Spend the main stretch of the day in Nisene Marks State Park in Aptos, where the redwoods feel quieter and more local than the more famous park stops. This is the place to slow down: choose an easy out-and-back or a longer creekside wander, and let the afternoon disappear under the canopy. Parking is generally straightforward on a weekday, though the main lot can fill on nice afternoons, so earlier is better. There’s a day-use fee at state parks, usually around $10–15, and the trails reward unhurried walking more than “checking off” mileage.
For dinner, go to Café Sparrow in Aptos, a comfortable neighborhood spot that feels right after a full day outside. It’s a good place for seasonal plates, a glass of wine, and a slower meal without needing to dress up or drive far. Plan on about $25–45 per person, and it’s smart to check hours or reserve ahead in June, since summer evenings can be busy. After dinner, if you still have energy, finish the day with a peaceful stop at Land of Medicine Buddha in Soquel—it’s especially lovely near sunset, with wooded paths and gardens that make the whole day feel settled and restorative. Keep it quiet and unhurried here; this is more about a gentle walk and a calm exhale than doing much at all.

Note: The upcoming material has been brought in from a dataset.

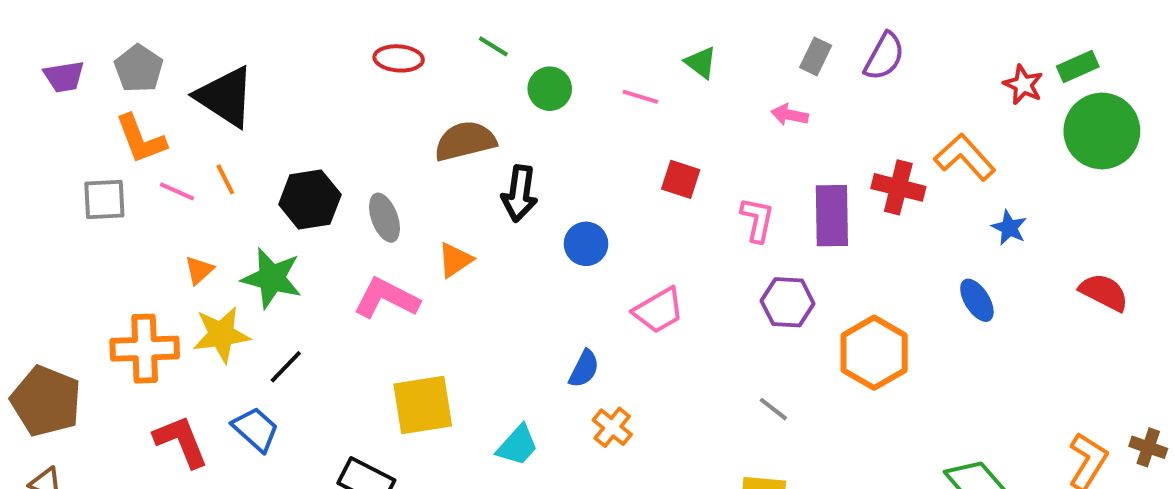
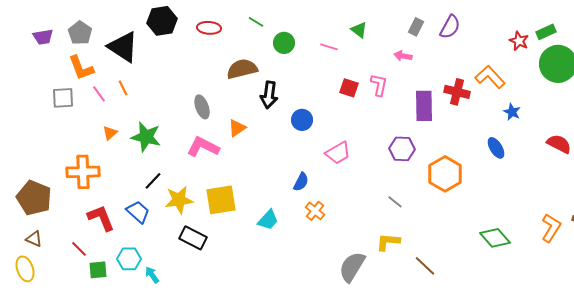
pink line: (177, 191) -> (99, 94), turned 30
black hexagon: (310, 200) -> (162, 21), moved
pink L-shape: (757, 220) -> (379, 85), moved
yellow star: (221, 335) -> (179, 200), moved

Ease into the last day with breakfast at The Penny Ice Creamery in Santa Cruz — it’s more of a polished coffee-and-pastry stop than a heavy breakfast, which is perfect before a beach morning. Plan on about 30–45 minutes and roughly $10–15 per person. From there, head to Natural Bridges State Beach for one last dose of drama: the tide pools, the blufftop views, and that big open coastline feel very different from the redwood interior you’ve been in for the last two days. Parking is usually easiest earlier in the day, and there’s no real admission fee for the beach itself, though the lot can fill on sunny June mornings.
Continue down to Fermata Coffee in Capitola for a calm brunch pause before the drive home. It’s a good place to decompress without losing half the day, and you’ll usually be in the $12–22 per person range depending on how much you order. The vibe in Capitola Village is walkable and low-key, so if you have a few extra minutes, it’s worth stretching your legs near the little streets before heading south. From here, it’s a short, easy drive to Seacliff State Beach / Walton Lighthouse area in Aptos — usually about 10–15 minutes depending on beach traffic — for a final oceanfront stroll. This is the kind of stop that feels like a clean exhale: flat, easy, no agenda, just a long look at the water and the iconic lighthouse area.
If you’re not feeling rushed, finish with Manresa State Beach in La Selva Beach on the way out. It’s quieter and more open than the more popular Santa Cruz spots, with a broader, more windswept feel that makes it a nice soft landing before heading back to San Francisco. Give yourself about an hour, and go easy on expectations — this is less about “doing” anything and more about one last peaceful walk in the sand. From Manresa, the drive back to the city is typically around 1.5 to 2 hours depending on traffic, so leaving mid-afternoon keeps the return manageable and gives you a relaxed end to the trip rather than a stressed one.